VOYAGER DE JOINVILLE A ECHENAY EN 1788

22 Janvier 2016 , Rédigé par Petite et Grande Histoire d'Echenay Publié dans #Transports et Moyens de communicaion

Je me suis souvent demandé comment faisait le voyageur occasionnel de l’ancien régime pour voyager et se diriger dans des régions inconnues de lui?

Eh bien, il se débrouillait seul, au gré des mauvais chemins pleins de royes*, sans panneau indicateur pour le guider et comptant juste sur l’amabilité des autochtones rencontrés …

Bien sûr, depuis le début du XVIIIe siècle, il existe les cartes de Cassini mais elles ne sont pas destinées au « petit peuple ». Plus tard (vers 1750 et après), Daniel Charles Trudaine, directeur de l'Assemblée des inspecteurs généraux des ponts et chaussées, affinera l’analyse et fournira au Roi le fameux Atlas qui porte son nom, remarquable de précision, mais qui s’attache à cartographier les principales routes de France, laissant dans l’inconnu le réseau secondaire.
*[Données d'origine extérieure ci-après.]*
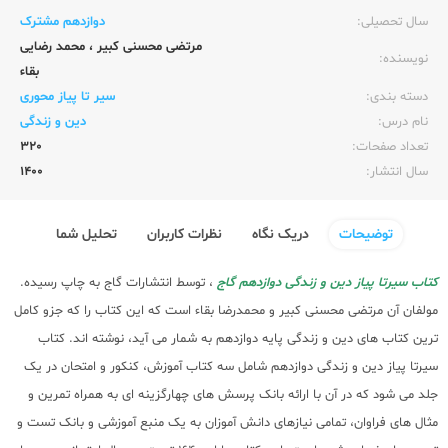
سال تحصیلی:‌
دوازدهم مشترک
مرتضی محسنی کبیر
،
محمد رضایی
نویسنده:‌
بقاء
دسته بندی:
سیر تا پیاز محوری
نام درس:
دین و زندگی
تعداد صفحات:‌
320
سال انتشار:‌
1400
توضیحات
دریک نگاه
نظرات کاربران
تحلیل شما
کتاب سیرتا پیاز دین و زندگی دوازدهم گاج
، توسط انتشارات گاج به چاپ رسیده.
مولفان آن مرتضی محسنی کبیر و محمدرضا بقاء است که این کتاب را که جزو کامل
ترین کتاب های دین و زندگی پایه دوازدهم به شمار می آید، نوشته اند. کتاب
سیرتا پیاز دین و زندگی دوازدهم شامل سه کتاب آموزش، کنکور و امتحان در یک
جلد می شود که در آن با ارائه بانک پرسش های چهارگزینه ای به همراه تمرین و
مثال های فراوان، تمامی نیازهای دانش آموزان به یک منبع آموزشی و بانک تست و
L’ouvrage n’est pas non plus destiné au commun des mortels.

Alors, comment faire lorsqu’on voulait voyager dans des régions inconnues ?...

Bien avant Michelin et ses célèbres cartes routières, certains auteurs et libraires de l’ancien régime ont eu l’idée de proposer au grand public des ouvrages leur permettant de se guider à travers la France. Mais rien à voir avec ce que nous connaissons aujourd’hui ! Pas de belles cartes détaillées ! Ce serait plutôt de gros road-books (dont l’utilité n’est plus à démontrer s’ils sont bien faits).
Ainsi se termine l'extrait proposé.